| Assigned task |
Please write out every record exactly, but keep any images out of it.

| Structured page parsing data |

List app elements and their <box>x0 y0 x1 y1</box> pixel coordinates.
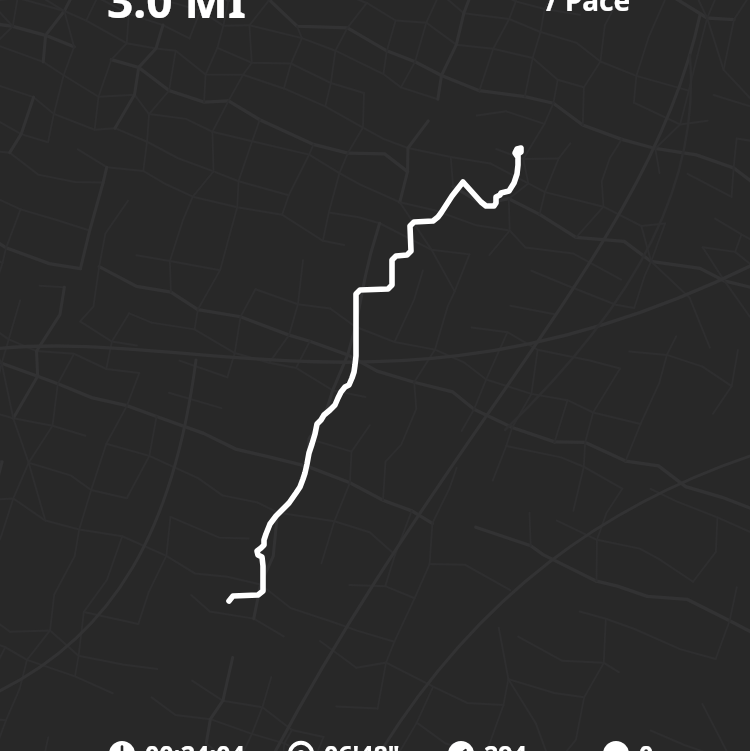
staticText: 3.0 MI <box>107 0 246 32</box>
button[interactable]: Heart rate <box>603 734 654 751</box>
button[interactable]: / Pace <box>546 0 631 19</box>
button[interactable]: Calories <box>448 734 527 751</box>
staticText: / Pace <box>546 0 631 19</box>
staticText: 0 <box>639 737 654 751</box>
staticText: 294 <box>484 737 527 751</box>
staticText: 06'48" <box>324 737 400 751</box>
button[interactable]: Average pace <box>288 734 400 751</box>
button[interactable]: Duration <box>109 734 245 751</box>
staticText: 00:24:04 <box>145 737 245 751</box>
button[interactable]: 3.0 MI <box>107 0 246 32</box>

| Result for this task |
List app elements and their <box>x0 y0 x1 y1</box> pixel coordinates.
staticText: 3.0 MI <box>107 0 246 32</box>
button[interactable]: Heart rate <box>603 734 654 751</box>
button[interactable]: / Pace <box>546 0 631 19</box>
button[interactable]: Calories <box>448 734 527 751</box>
staticText: / Pace <box>546 0 631 19</box>
staticText: 0 <box>639 737 654 751</box>
staticText: 294 <box>484 737 527 751</box>
staticText: 06'48" <box>324 737 400 751</box>
button[interactable]: Average pace <box>288 734 400 751</box>
button[interactable]: Duration <box>109 734 245 751</box>
staticText: 00:24:04 <box>145 737 245 751</box>
button[interactable]: 3.0 MI <box>107 0 246 32</box>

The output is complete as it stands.